Structured testing of data centres

Most data centre testing is focused on individual data halls rather than the entire facility. As a result components such as power, cooling, generators and back-up batteries for UPS can be missed out or not properly tested. Dave Wolfenden of Mafi Mushkila and Karl Sullivan of Optimum Power Services have joined forces to test the entire data centre not just part of it.

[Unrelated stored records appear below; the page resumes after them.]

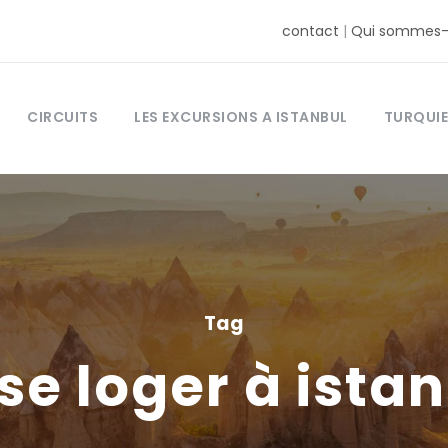
contact
|
Qui sommes-
CIRCUITS
LES EXCURSIONS A ISTANBUL
TURQUIE
Tag
se loger à ista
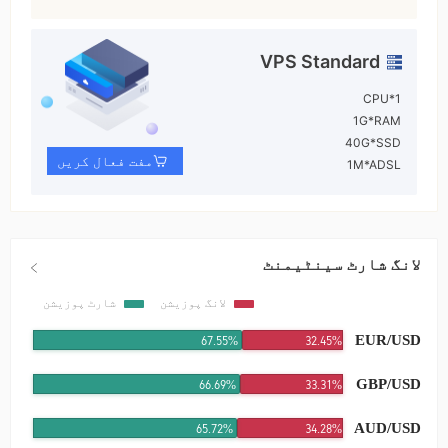
VPS Standard
1*CPU
1G*RAM
40G*SSD
مفت فعال کریں
1M*ADSL
لانگ شارٹ سینٹیمنٹ
لانگ پوزیشن
شارٹ پوزیشن
EUR/USD
67.55%
32.45%
GBP/USD
66.69%
33.31%
AUD/USD
65.8%
34.2%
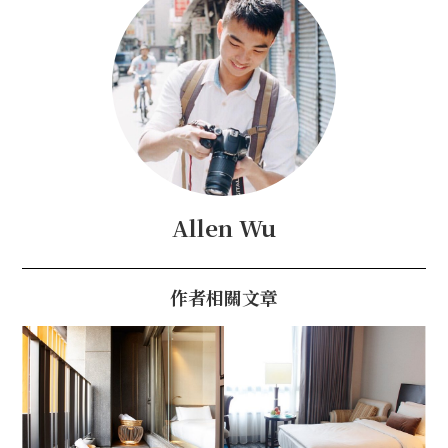
Allen Wu
作者相關文章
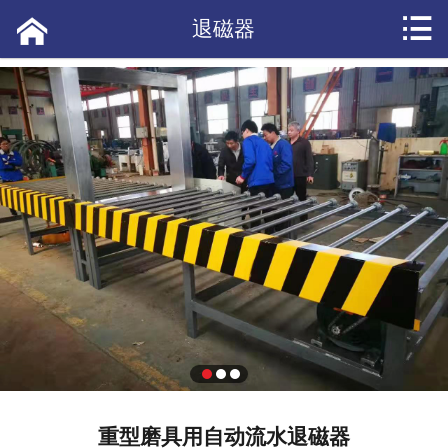


网站首页

退磁器
产品展示
应用案例
短视频
公司新闻
产品资讯
常见问答
热点头条
客户评价
重型磨具用自动流水退磁器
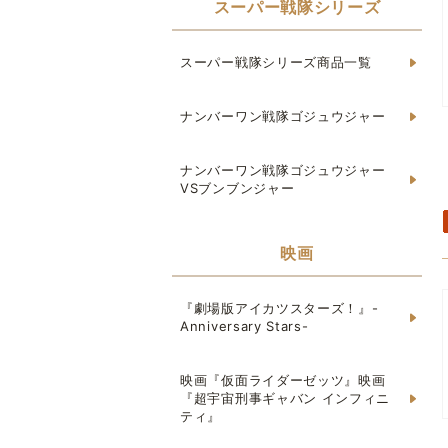
スーパー戦隊シリーズ
スーパー戦隊シリーズ商品一覧
ナンバーワン戦隊ゴジュウジャー
ナンバーワン戦隊ゴジュウジャー
VSブンブンジャー
映画
『劇場版アイカツスターズ！』-
Anniversary Stars-
映画『仮面ライダーゼッツ』映画
『超宇宙刑事ギャバン インフィニ
ティ』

A need for structured testing not random guesswork

Any form of testing needs a structured approach. It doesn’t matter whether you are testing software, hardware, a data centre or doing the MOT on a car. Without a structured approach it is easy to miss things that could later turn out to be a major challenge.
Historically when testing data centres most of the attention has been on the data halls. In many respects that made and still makes perfect sense. This is where customer equipment is housed and where the majority of changes are made. The problem is that there are very few testing companies that have chosen to cover the entire data centre from generators to switches and internal lighting. 
Cloud computing and data sovereignty have intensified the building and refurbishment of data centres. Given the demand, Mafi Mushkila and Optimum Power Services have announced they are to collaborate on testing and have developed a four stage approach to testing.
A four stage approach to comprehensive facility testing
In order to properly test a facility it is necessary to start from the outside with the capital plant such as chillers, coolers, generators, transformers, UPS and electrical switchgear. From there the attention moves to the data halls. The reason for this is that the main power circuits into the premises rarely change. The same is true of the generators and often of the batteries for UPS emergency backup.

 What does change regularly is the inside components such as the hardware in the racks and even the racks themselves. The re-emergence of the mainframe as a two rack unit and its increasing uptake alongside the rapidly growing converged appliance market means that devices are now drawing more power than ever before, creating new heat spot problems. This means that internal testing is no longer a one-off, instead it needs to be a continual process.

Level 1: Commissioning and testing the cooling capital plant
The type of cooling chosen will determine the cooling equipment that is to be used. IT is key to test the equipment beyond the normal temperature range in which it will operate. For example, if you expect to be cooling a heat load of 50C, you will need to heat the coolant be that water, glycol or an alternative to at least that temperature using, for example, industrial boilers.
With the extra heat that is generated by new generations of hardware and greater density of deployment, it is important to consider testing substantially beyond the initial expected heat load. Once the coolant has been heated to the required temperature measure how long it takes the cooling and chiller systems to cool it. Depending on the type of cooling, external temperatures can affect the time taken for the coolant to drop to the required temperature.
One area that is often neglected is inline temperature testing. Temperature is often measured at the level of the equipment, rack, enclosure and even data hall. However, installing temperature monitors inside the air system itself will show if there is an imbalance in the way air is being moved through the system allowing engineers to quickly remediate.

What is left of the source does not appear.